Love & Happiness
I can hear my all-time favorite Troubadour-turned-Pastor crooning,
"Love and happiness
(Hey hey hey)
Make you do right
Love''ll make you do wrong
Make you come home early
Make you stay out all night long..."
and I respond with, "So will fear, Rev; so will fear The two have been so entwined in my life, all my life!" I can remember putting a bridle on anticipation and excitement because an irrational (aren't they all) fear threatened to snatch it away. With no warning, not even a lightning-bug glimpse, or premonition. Just all of a sudden the love-of-my-life-and-heartbeat-of-my-heart would disappear. Just like that! Happiness absconded; pain replacing peace.
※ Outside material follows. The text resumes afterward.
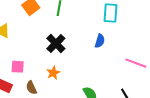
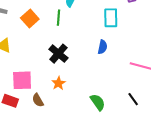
pink square: (18, 67) -> (22, 80), size x1.5

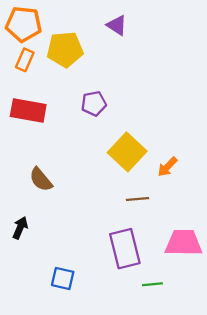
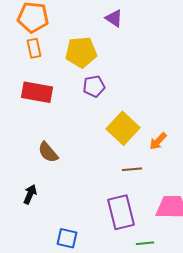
yellow pentagon: (65, 49) -> (81, 52), moved
orange rectangle: (25, 60) -> (34, 48), turned -36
Lesson learned. It pays not to be "too." Too enthusiastic. Too loving. Too involved. Too anticipatory. Nothing lasts forever, a persistent voice whispers. Watch your step, history warns. Don't show your hand prematurely. You gotta know when to hold them, know when to fold them, Kenny Rogers counsels. My bruises, bandages, and scars remind me.
No wonder I end up in a tangle of uncertainty and insecurity. I finally recognize that the anchor on which I rely guarantees no emotional safety net, which frightens too much to comfort. Questions erupt: Where do love and its permanence fit into my life? How do I define happiness? Forget joy; it represents too big a leap! From where does my insecurity grow? Is my belief, my reliance, on a "Higher Power" firm or jello-shaky? While I have called Him God since childhood, do I really know Him?
Is He "real," for real? Or is He a rope of words knotted together like beads and clasped with a sturdy safety pin? Who is Spirit? What does "Love is Spirit and Spirit never dies" mean? Really. Have I ever been invited to:
"Put my hand in the man of the man who stilled the water
Put my hand in the hand of the man who calmed the sea
Take a look at yourself and I can look at others differently
Put my hand in the hand of the man from Galilee."
Is He the same One who stood in abject blackness and declared "Let there be light and there was light?" Yes. Do I trust myself enough to believe I heard the invitation correctly? Of late, I'm having to re-examine so much of what I've taken for granted. Like Rip Van Winkle awakening from a deep slumber, what have I used conveniently to avoid thorny issues? Hmm. Now, one of my favorite words---exegesis--- has rescued my soul from the doldrums the "The road not taken" engenders. Now I exegete any and every word, phrase, or term that carries value.
That is, now I analyze, clarify, decode, dissect, elucidate, expose, expound, explain, illuminate, interpret, and search every nook and cranny of a "thing," at least once. Yep, it takes a lot of talking, and leaves less time for long naps.